Armed with this new cash, Ryan, Maybank, Wilson, and the team set out to hire and venture into new verticals. "We always knew we would expand into other verticals and designed the website initially with men in mind thinking that we would attract them at some point," explains Maybank. But it happened a lot sooner than Gilt thought and by March 2008, a little over four months after launch, the site's email list was already 25 percent male.
Within months, the site started to expand to kids clothing and products, as well as home goods. Maybank and Wilson say that they would always test products out before launching a full-fledged vertical, and were surprised that as they continued to test out men's clothing, kids items, and home goods, the response was overwhelming.

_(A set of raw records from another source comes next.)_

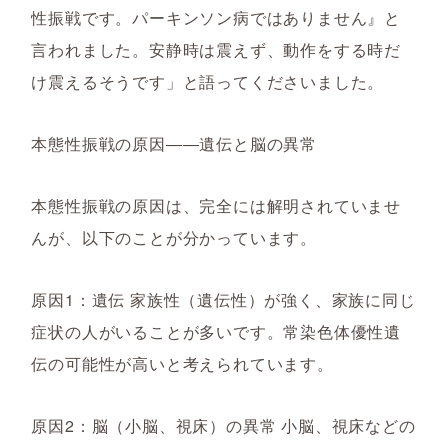
性振戦です。パーキンソン病ではありません』と
言われました。安静時は震えず、動作をする時だ
け震えるそうです」と語ってくださいました。
本態性振戦の原因――遺伝と脳の異常
本態性振戦の原因は、完全には解明されていませ
んが、以下のことが分かっています。
原因1：遺伝 家族性（遺伝性）が強く、家族に同じ
症状の人がいることが多いです。常染色体優性遺
伝の可能性が高いと考えられています。
原因2：脳（小脳、視床）の異常 小脳、視床などの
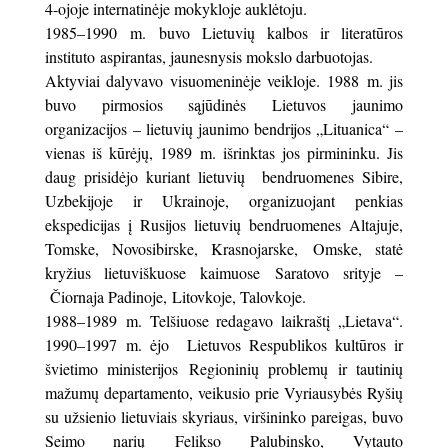
4-ojoje internatinėje mokykloje auklėtoju.
1985–1990 m. buvo Lietuvių kalbos ir literatūros
instituto aspirantas, jaunesnysis mokslo darbuotojas.
Aktyviai dalyvavo visuomeninėje veikloje. 1988 m. jis
buvo pirmosios sąjūdinės Lietuvos jaunimo
organizacijos – lietuvių jaunimo bendrijos „Lituanica“ –
vienas iš kūrėjų, 1989 m. išrinktas jos pirmininku. Jis
daug prisidėjo kuriant lietuvių bendruomenes Sibire,
Uzbekijoje ir Ukrainoje, organizuojant penkias
ekspedicijas į Rusijos lietuvių bendruomenes Altajuje,
Tomske, Novosibirske, Krasnojarske, Omske, statė
kryžius lietuviškuose kaimuose Saratovo srityje –
Čiornaja Padinoje, Litovkoje, Talovkoje.
1988–1989 m. Telšiuose redagavo laikraštį „Lietava“.
1990–1997 m. ėjo Lietuvos Respublikos kultūros ir
švietimo ministerijos Regioninių problemų ir tautinių
mažumų departamento, veikusio prie Vyriausybės Ryšių
su užsienio lietuviais skyriaus, viršininko pareigas, buvo
Seimo narių Felikso Palubinsko, Vytauto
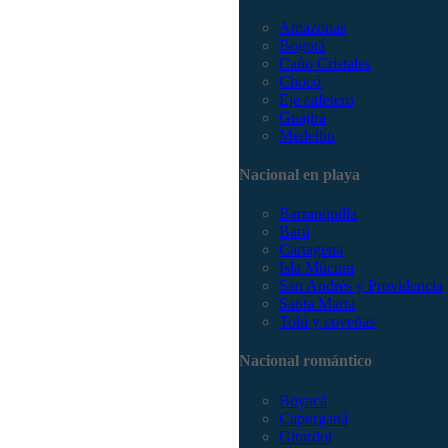
Amazonas
Bogotá
Caño Cristales
Chocó
Eje cafetero
Guajira
Medellín
Nacional en playa
Barranquilla
Barú
Cartagena
Isla Múcura
San Andrés y Providencia
Santa Marta
Tolú y coveñas
Nacional romántico
Boyacá
Capurganá
Girardot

In the first full year of operations, Gilt had projected $5.5 million in revenue, but ended up posting $38 million, thanks to the site's rapid expansion.
Part of this expansion meant bringing on new, experienced e-commerce and branding leadership. In the fall of 2008, Susan Lyne, previously the CEO of Martha Stewart Living Omnimedia and a former exec at ABC, joined as CEO, replacing Maybank as CEO. Conversations between Lyne and Ryan started taking place during the summer of 2008 when Lyne had left the media business but she wasn't looking actively for a new job.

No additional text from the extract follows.